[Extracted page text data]
========================

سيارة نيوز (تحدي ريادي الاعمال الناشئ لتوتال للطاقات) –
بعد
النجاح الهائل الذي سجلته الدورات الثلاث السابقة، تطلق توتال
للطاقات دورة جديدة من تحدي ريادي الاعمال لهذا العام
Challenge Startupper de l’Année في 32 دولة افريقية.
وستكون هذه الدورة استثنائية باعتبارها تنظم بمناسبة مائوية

========================

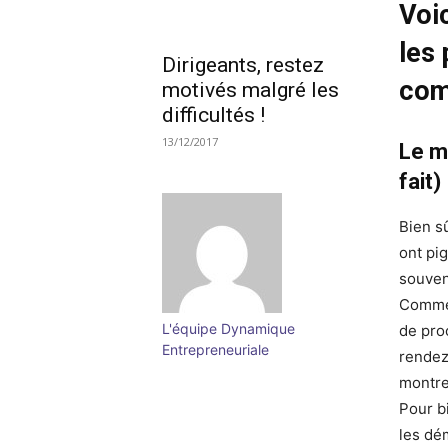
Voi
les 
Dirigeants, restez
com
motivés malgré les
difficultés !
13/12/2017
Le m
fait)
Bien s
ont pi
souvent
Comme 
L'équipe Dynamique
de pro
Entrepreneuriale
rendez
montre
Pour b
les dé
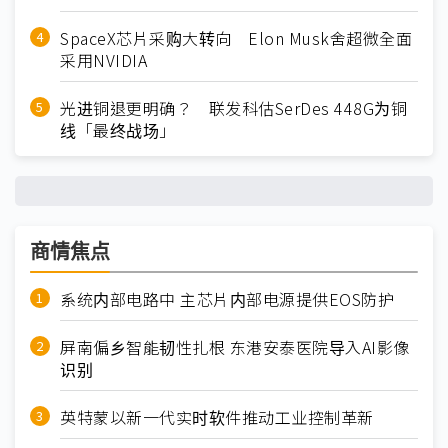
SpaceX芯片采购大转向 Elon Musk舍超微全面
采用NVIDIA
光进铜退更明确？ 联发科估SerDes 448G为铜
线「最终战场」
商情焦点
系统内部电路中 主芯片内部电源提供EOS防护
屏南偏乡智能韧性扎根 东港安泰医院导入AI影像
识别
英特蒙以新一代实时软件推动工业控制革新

========================

Work through the records above. Copy every line with the string "الاعمال".

Solution.
سيارة نيوز (تحدي ريادي الاعمال الناشئ لتوتال للطاقات) –
للطاقات دورة جديدة من تحدي ريادي الاعمال لهذا العام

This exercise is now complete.